**EXERCISE INSTRUCTIONS:** Please find every line in the entries below that contains the string "también", and copy it.

**PROVIDED MATERIAL:**
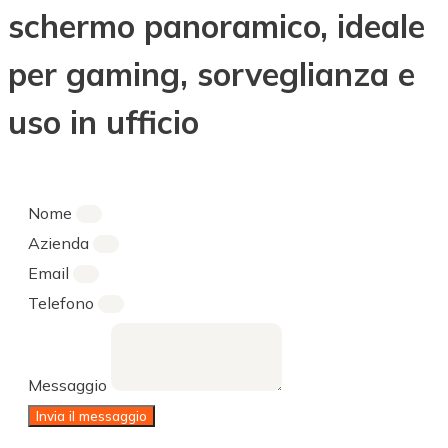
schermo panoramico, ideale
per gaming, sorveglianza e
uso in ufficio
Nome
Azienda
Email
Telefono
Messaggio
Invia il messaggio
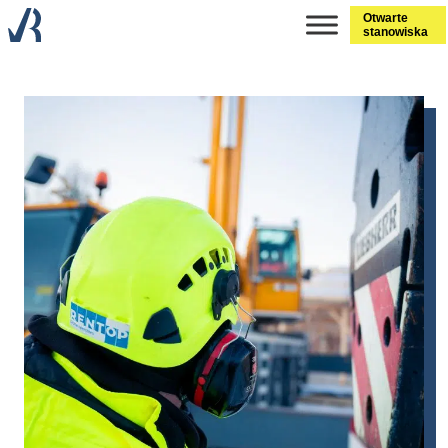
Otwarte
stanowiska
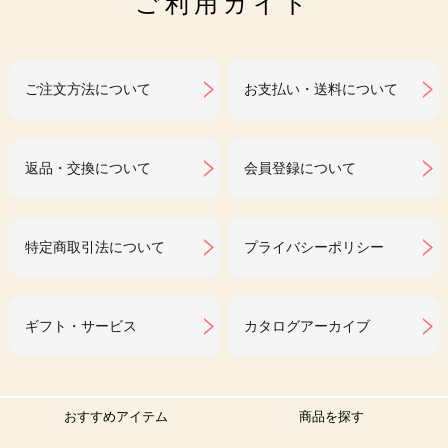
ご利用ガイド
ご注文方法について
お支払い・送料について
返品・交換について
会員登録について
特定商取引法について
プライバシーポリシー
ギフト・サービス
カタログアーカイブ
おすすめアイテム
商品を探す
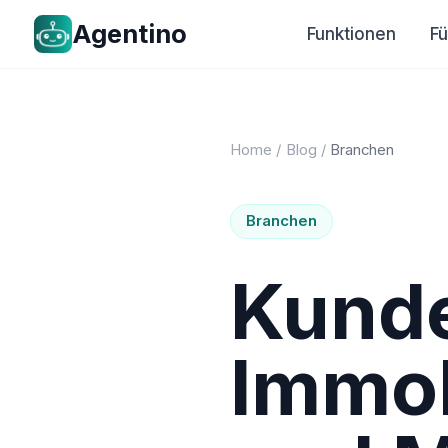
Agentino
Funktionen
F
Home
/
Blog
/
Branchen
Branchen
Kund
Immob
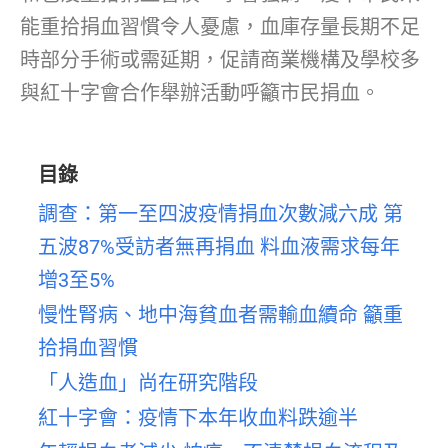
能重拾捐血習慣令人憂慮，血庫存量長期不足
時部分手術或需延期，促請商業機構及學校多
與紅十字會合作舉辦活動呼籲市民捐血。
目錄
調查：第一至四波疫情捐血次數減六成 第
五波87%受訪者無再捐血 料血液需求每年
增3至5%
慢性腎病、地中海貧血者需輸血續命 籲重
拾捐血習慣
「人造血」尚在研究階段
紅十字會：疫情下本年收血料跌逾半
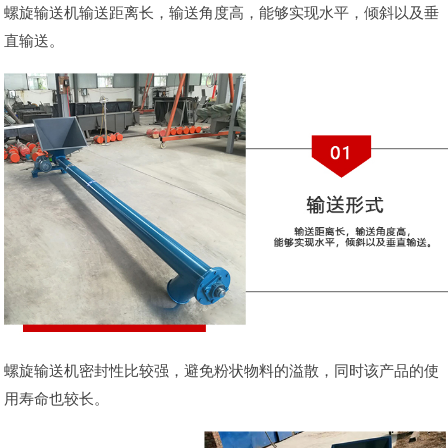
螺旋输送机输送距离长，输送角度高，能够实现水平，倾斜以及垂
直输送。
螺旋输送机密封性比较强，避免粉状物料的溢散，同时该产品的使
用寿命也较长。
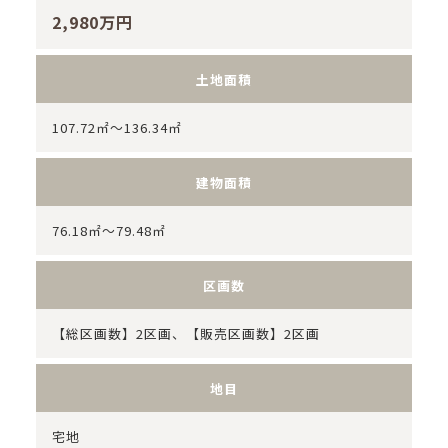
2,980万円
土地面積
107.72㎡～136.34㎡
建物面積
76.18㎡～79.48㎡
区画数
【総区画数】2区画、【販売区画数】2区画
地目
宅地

* * *

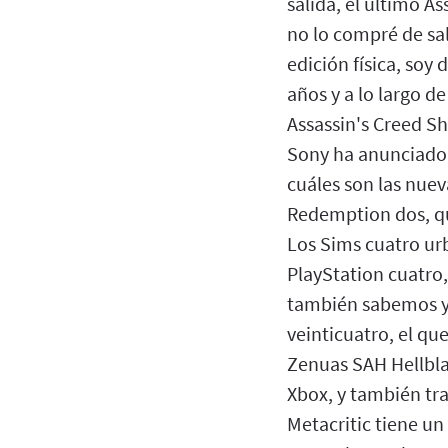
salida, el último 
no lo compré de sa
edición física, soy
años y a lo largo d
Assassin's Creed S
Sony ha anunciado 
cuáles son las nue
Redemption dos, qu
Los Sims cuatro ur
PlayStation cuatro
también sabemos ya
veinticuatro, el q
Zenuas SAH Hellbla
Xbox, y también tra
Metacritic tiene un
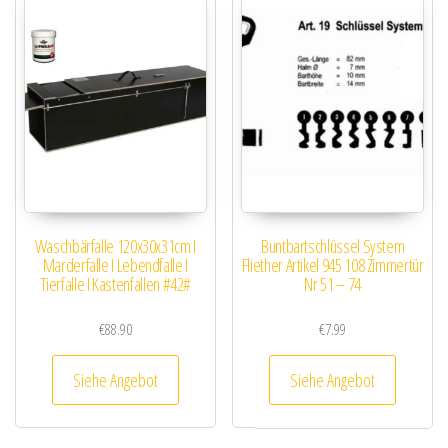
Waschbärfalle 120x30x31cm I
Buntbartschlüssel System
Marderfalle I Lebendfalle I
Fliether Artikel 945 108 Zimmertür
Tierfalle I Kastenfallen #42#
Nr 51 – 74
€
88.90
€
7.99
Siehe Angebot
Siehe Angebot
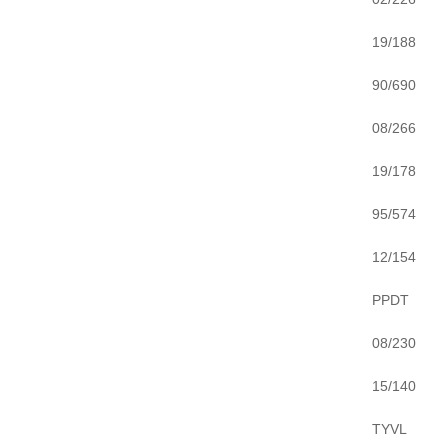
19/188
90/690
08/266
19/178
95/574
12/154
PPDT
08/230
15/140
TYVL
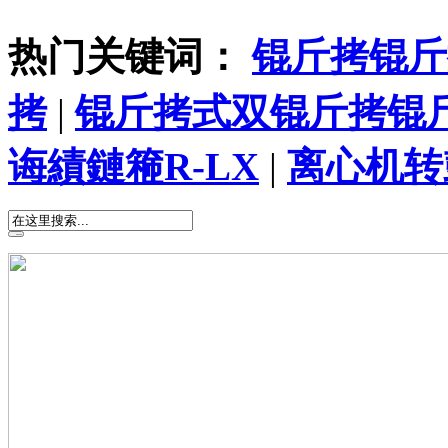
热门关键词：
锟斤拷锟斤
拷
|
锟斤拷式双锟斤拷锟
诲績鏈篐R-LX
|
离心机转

**OUTPUT OF THE TASK:**
también sabemos ya
Xbox, y también tra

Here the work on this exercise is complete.